### [ABOUT THIS TASK]
Please count, in the material below, each line containing "baby", and report only the number.

——————————

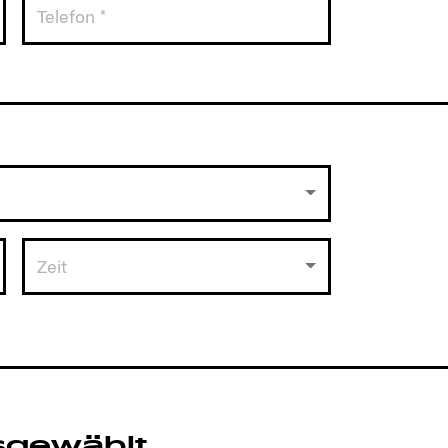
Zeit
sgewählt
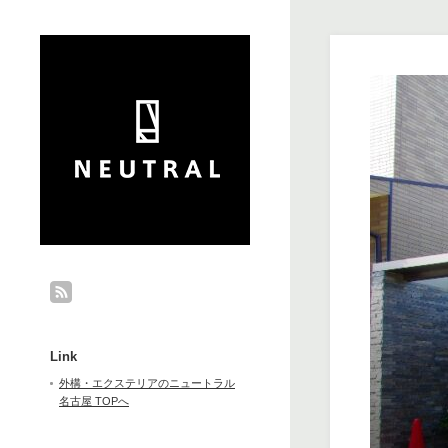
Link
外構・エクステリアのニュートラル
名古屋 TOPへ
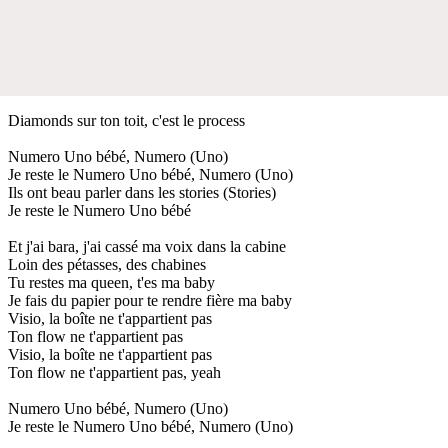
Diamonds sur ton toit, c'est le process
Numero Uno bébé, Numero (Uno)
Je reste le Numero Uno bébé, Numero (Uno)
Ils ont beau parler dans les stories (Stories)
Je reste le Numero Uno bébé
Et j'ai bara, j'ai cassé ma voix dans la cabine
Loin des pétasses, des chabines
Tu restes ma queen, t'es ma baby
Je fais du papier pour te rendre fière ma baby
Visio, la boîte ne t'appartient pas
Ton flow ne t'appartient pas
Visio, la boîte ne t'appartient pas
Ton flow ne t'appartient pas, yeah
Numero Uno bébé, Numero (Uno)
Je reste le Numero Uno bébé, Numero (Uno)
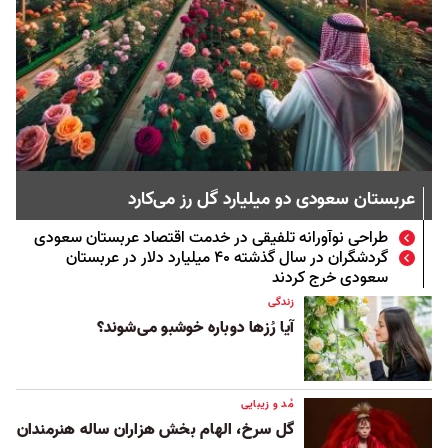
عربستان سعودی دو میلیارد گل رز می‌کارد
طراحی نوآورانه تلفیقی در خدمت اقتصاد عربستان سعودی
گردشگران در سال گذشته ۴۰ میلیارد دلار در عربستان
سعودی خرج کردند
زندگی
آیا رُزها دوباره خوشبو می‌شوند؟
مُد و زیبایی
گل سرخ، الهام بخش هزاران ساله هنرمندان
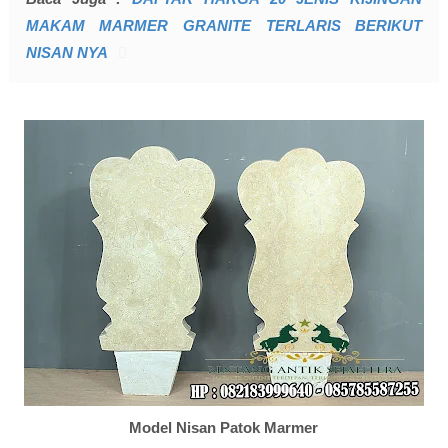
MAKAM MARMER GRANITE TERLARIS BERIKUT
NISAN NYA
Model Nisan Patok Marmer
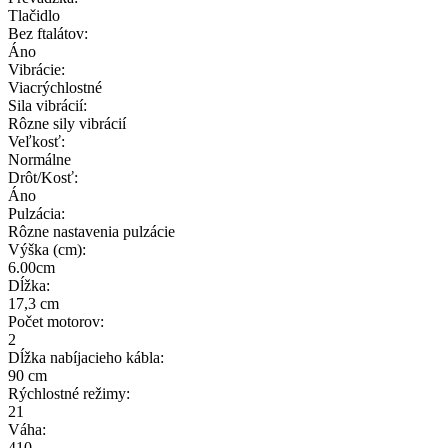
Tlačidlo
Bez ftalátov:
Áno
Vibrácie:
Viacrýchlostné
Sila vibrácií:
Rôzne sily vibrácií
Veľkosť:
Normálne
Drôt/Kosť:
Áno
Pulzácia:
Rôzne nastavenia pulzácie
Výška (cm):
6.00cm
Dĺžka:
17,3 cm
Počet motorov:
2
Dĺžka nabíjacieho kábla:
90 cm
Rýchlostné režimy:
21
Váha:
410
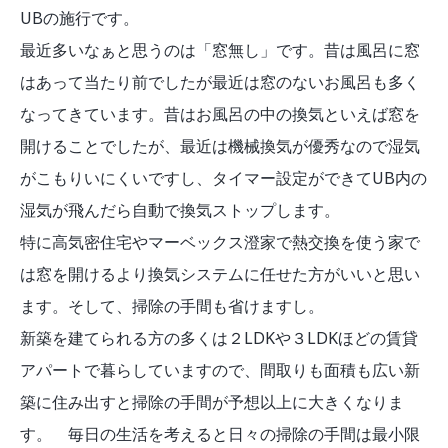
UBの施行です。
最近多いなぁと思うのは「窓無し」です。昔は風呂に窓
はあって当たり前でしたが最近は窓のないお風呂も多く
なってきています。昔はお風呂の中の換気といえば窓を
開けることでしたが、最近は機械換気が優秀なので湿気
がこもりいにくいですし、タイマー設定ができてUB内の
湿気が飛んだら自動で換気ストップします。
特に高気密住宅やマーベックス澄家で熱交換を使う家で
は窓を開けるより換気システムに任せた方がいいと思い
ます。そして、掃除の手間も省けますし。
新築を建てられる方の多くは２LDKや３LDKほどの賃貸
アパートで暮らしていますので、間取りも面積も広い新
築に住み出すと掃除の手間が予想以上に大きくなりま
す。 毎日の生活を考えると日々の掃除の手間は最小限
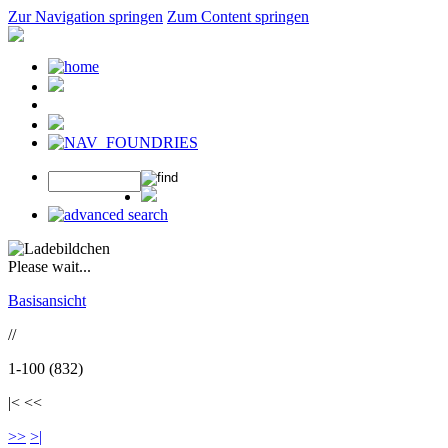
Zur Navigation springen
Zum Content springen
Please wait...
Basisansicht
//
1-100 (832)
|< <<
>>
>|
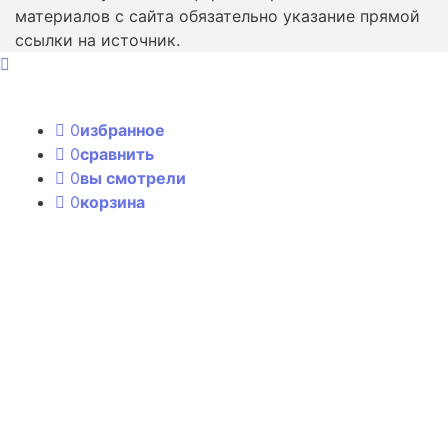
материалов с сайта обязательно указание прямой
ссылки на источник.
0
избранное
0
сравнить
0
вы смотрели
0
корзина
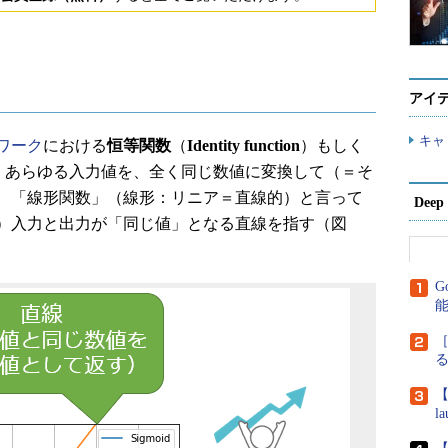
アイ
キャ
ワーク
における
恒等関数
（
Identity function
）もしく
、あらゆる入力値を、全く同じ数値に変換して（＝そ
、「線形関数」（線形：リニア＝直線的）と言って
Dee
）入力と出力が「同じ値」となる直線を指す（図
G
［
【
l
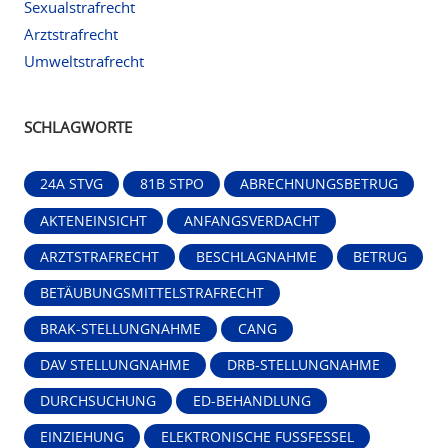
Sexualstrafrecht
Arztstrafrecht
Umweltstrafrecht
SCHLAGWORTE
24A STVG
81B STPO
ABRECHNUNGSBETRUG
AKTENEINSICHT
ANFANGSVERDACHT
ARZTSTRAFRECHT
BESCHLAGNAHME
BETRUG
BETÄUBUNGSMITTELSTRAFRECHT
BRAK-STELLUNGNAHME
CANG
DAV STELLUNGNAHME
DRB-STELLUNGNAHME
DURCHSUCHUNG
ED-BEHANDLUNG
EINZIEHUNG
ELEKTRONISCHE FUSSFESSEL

——————————

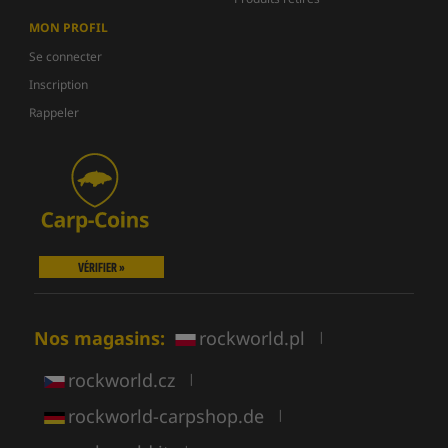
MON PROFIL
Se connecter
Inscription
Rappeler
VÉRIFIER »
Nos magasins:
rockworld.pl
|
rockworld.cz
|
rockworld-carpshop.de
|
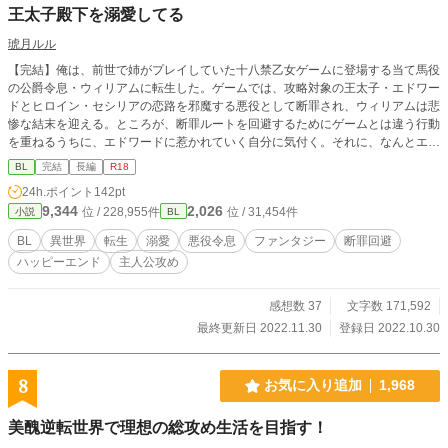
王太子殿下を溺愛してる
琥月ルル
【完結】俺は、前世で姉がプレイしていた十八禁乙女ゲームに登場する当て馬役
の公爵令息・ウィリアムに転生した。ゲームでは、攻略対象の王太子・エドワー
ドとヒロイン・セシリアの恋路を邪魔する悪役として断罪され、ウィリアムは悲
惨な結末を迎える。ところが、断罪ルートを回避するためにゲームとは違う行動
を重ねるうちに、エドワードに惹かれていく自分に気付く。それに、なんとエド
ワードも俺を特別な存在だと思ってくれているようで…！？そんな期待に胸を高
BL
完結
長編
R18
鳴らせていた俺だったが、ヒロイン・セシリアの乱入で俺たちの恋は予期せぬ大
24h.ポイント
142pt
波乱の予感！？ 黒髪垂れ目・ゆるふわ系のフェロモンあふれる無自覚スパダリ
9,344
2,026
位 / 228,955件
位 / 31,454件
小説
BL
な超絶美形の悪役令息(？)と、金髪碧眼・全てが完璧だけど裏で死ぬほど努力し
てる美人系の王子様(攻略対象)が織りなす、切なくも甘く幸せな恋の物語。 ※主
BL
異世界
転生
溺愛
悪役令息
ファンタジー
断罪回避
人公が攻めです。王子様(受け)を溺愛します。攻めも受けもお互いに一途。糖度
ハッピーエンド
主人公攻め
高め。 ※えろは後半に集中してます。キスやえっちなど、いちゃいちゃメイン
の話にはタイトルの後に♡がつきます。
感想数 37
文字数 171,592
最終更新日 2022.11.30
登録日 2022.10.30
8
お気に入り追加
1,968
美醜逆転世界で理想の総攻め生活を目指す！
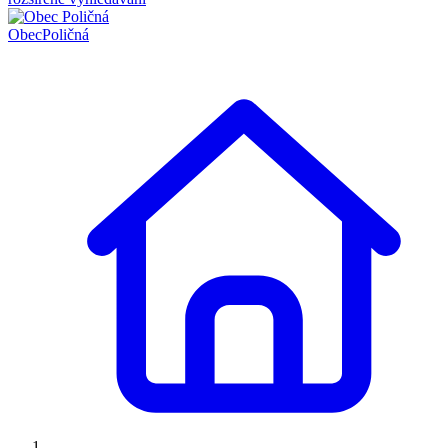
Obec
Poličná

——————————

### [REPLY TO THE EXERCISE]
2